Monday, November 9, 2009

Course Evaluations

My faculty voted on Friday to change the course evaluation form that we ask students to fill out. It's a small thing, but that didn't stop us from debating it for nearly two hours.

The length of the debate partly reflects our idiosyncratic love of long meetings -- we seem to have a Law of Conservation of Meeting Length, so that we find something to discuss regardless of the actual magnitude of a proposal's importance -- but it also reflects the fact that, although a change in the course evaluation form may seem trivial, it can actually have subtle and important implications.

For example, we voted to ask students to rate professors on their "ability to present the subject matter in a clear and organized manner." That seems pretty straightfoward, and it won't bother me, because the students have always regarded my teaching style as clear and organized. But what if a professor believes that the essence of the Socratic method is to revel in the ambiguities of the subject matter and to require the students to figure out the answers for themselves, with no clear guidance from the instructor? I can certainly remember professors who ran their classes that way. (Although I may be giving them too much credit for thinking about their teaching styles -- perhaps they were just intrinsically unclear and disorganized). They will be disadvantaged.

Also, we deleted an inquiry about the professor's "enthusiasm." That seems to me to be an important component of good teaching. I was sorry to see that one go.

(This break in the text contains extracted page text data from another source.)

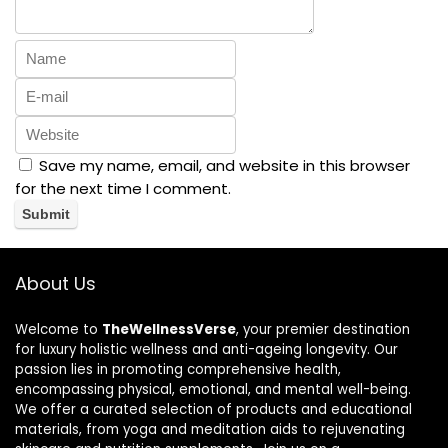
Save my name, email, and website in this browser
for the next time I comment.
About Us
Welcome to
TheWellnessVerse
, your premier destination
for luxury holistic wellness and anti-ageing longevity. Our
passion lies in promoting comprehensive health,
encompassing physical, emotional, and mental well-being.
We offer a curated selection of products and educational
materials, from yoga and meditation aids to rejuvenating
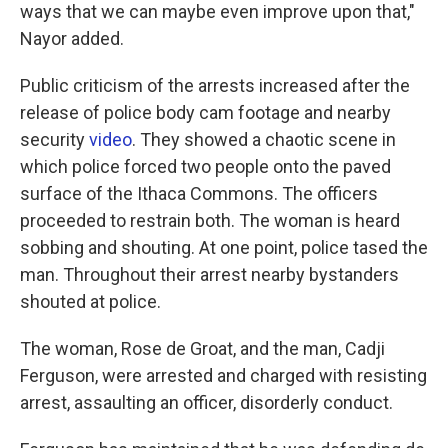
ways that we can maybe even improve upon that,"
Nayor added.
Public criticism of the arrests increased after the
release of police body cam footage and nearby
security
video
. They showed a chaotic scene in
which police forced two people onto the paved
surface of the Ithaca Commons. The officers
proceeded to restrain both. The woman is heard
sobbing and shouting. At one point, police tased the
man. Throughout their arrest nearby bystanders
shouted at police.
The woman, Rose de Groat, and the man, Cadji
Ferguson, were arrested and charged with resisting
arrest, assaulting an officer, disorderly conduct.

So while it might hardly seem worth debating, the centralized choice of the specification of the components of good teaching actually has subtle but important impacts on academic freedom. Maybe our debate was worth it after all.

1 comment:

Elizabeth said...

I didn't realize the faculty took evaluations so seriously. I always read professor evaluations when deciding which courses to take and found them to be a good predictor of the course experience.
However, there was one professor who had the same bad evaluations year after year, and hadn't changed by the time I had him. It made me wonder whether evaluations really matter.